For the athletes I work with, I like to include a few weeks of “unstructured” workouts where it is completely their call if they want to train or not. I always recommend a few days of bodyweight only strengthening exercises to prepare their bodies for the off-bike strength and power training to come. After a few weeks, the athlete is usually feeling mentally refreshed, but this does not mean they are ready to start structured training again! Normally, I schedule an additional 2-4 weeks of minimally structured training and encourage cross-training activities to achieve more time away from the bike, as well as prevent cardiovascular fitness losses.
CAUTION: Even though you are in the transition phase, taking a full month off the bike doing nothing will lead to a great amount of detraining. Try and still do something to get the heart rate up a few times week that isn’t cycling! This can be hiking, running, rowing, elliptical, stair-master, etc.
Typical Transition Week
After the 2 weeks of “Unstructured” workouts…
M – Bodyweight only strength training (stability and function focused)
T – 60-90 minutes of unstructured cycling or cross-training
W – Bodyweight only strength training (stability and function focused)
R – 60-90 minutes of unstructured cycling or cross-training
F – Bodyweight only strength training (stability and function focused)
Sa – Group ride that is “fun” focused and not too taxing
Su – Group ride (or off)
I also like to include some mental training if the athlete is completely burnt out from a long season. One part of mental training I recommend is meditative primarily and focused more on relaxation versus getting fired up.

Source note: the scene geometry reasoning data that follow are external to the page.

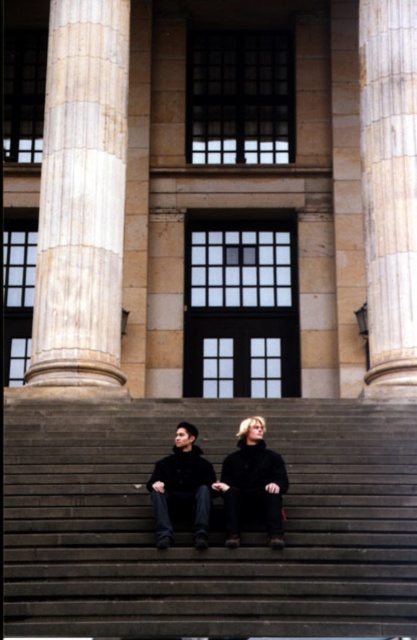 Is smooth concrete stairs at center bigger than marble column at right?

Indeed, smooth concrete stairs at center has a larger size compared to marble column at right.

What do you see at coordinates (213, 532) in the screenshot?
I see `smooth concrete stairs at center` at bounding box center [213, 532].

Identify the location of smooth concrete stairs at center. The width and height of the screenshot is (417, 640). (213, 532).

Identify the location of white marble column at left. This screenshot has width=417, height=640. (82, 198).

Which is more to the right, white marble column at left or marble column at right?

From the viewer's perspective, marble column at right appears more on the right side.

Does point (118, 196) come farther from viewer compared to point (412, 385)?

Yes, point (118, 196) is farther from viewer.

Locate an element on the screen. This screenshot has height=640, width=417. white marble column at left is located at coordinates (82, 198).

Can you confirm if white marble column at left is positioned to the left of black woolen coat at center?

Correct, you'll find white marble column at left to the left of black woolen coat at center.

Does white marble column at left have a larger size compared to black woolen coat at center?

Yes, white marble column at left is bigger than black woolen coat at center.

Does point (92, 195) come in front of point (236, 476)?

No.

Find the location of a particular element. white marble column at left is located at coordinates (82, 198). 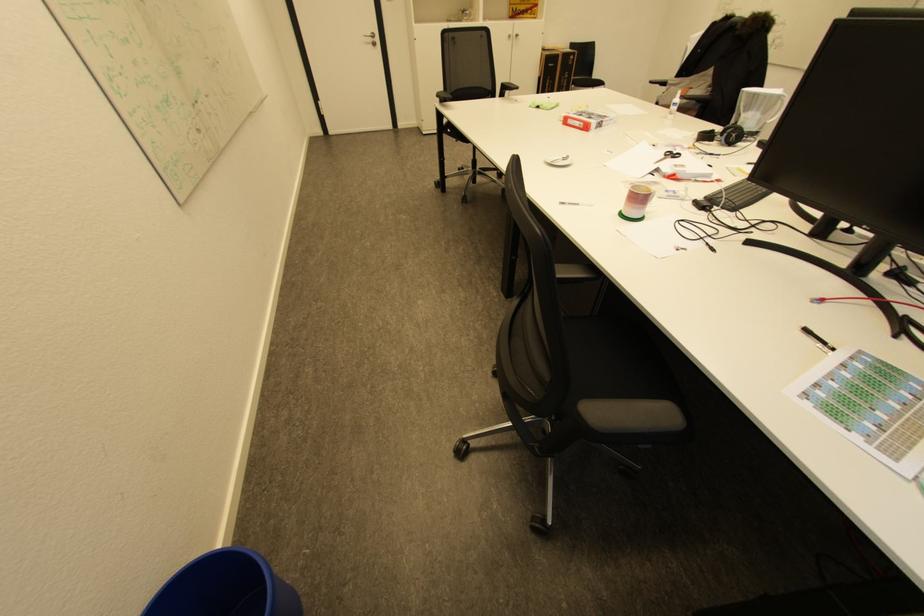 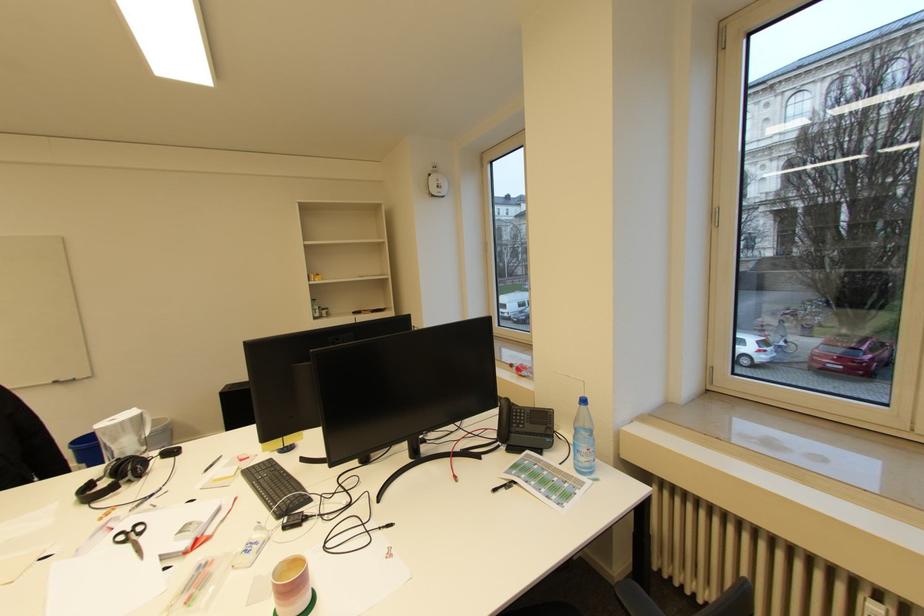 Locate, in the second image, the point that corresponds to [703,145] in the first image.

(100, 506)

When to Progress to the Base Phase
I like to see my athletes re-engage with structured training after 4 weeks to prevent any additional detraining. In addition i want the athlete to have the urge to train again and be keen to get back on the bike. I will communicate with the athlete and in some cases go for a ride together to see how they are getting on first hand. Once long term goals have been established and we are both satisfied that we're ready to move into the base period, it's time for a INSCYD fitness test and a structured training plan.
Let's face it 2020 has been awful, so use the next few weeks to relax and truly embrace your transition phase. Don’t worry about structure, what your FTP is, your placing on that Strava KOM, and better still, put your Garmin in your back pocket and just look and listen to the world pass you by.